*** Records supplied

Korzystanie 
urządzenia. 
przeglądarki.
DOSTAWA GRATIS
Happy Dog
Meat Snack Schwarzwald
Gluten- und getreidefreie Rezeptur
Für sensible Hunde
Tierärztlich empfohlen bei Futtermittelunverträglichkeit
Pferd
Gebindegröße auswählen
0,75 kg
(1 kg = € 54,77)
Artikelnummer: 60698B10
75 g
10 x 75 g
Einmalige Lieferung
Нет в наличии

******
*** Records supplied

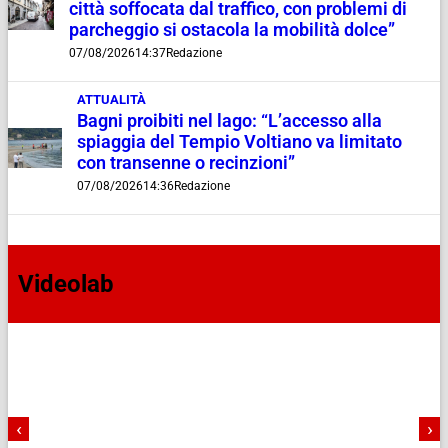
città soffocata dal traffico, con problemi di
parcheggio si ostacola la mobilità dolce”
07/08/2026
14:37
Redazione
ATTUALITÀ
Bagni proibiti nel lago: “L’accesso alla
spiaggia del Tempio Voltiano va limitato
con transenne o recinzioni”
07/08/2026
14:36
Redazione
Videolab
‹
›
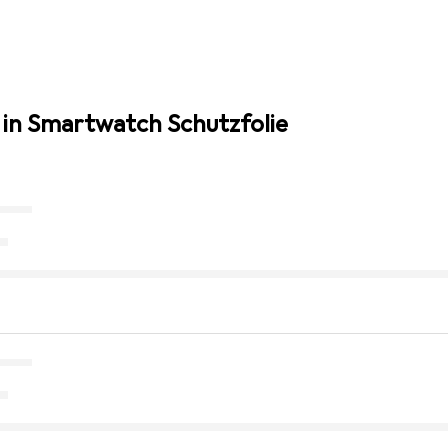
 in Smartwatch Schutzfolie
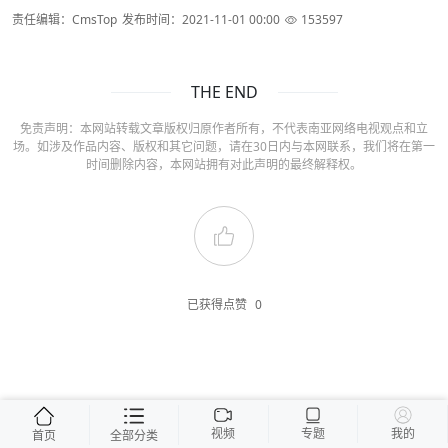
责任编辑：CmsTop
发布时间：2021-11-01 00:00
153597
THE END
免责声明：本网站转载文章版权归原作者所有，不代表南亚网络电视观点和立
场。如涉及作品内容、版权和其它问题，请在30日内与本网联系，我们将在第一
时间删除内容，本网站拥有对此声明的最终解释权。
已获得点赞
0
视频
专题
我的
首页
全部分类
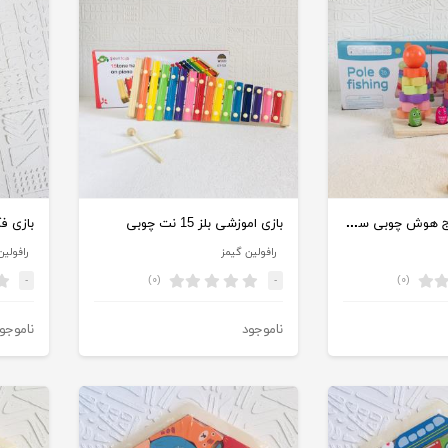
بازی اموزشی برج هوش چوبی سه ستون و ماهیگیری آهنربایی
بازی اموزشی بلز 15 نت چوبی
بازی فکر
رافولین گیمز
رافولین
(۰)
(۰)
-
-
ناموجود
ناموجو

******

Work required: Find every line above where the word "چوبی" occurs, and copy that line.

Your response:
بازی اموزشی برج هوش چوبی سه ستون و ماهیگیری آهنربایی
بازی اموزشی بلز 15 نت چوبی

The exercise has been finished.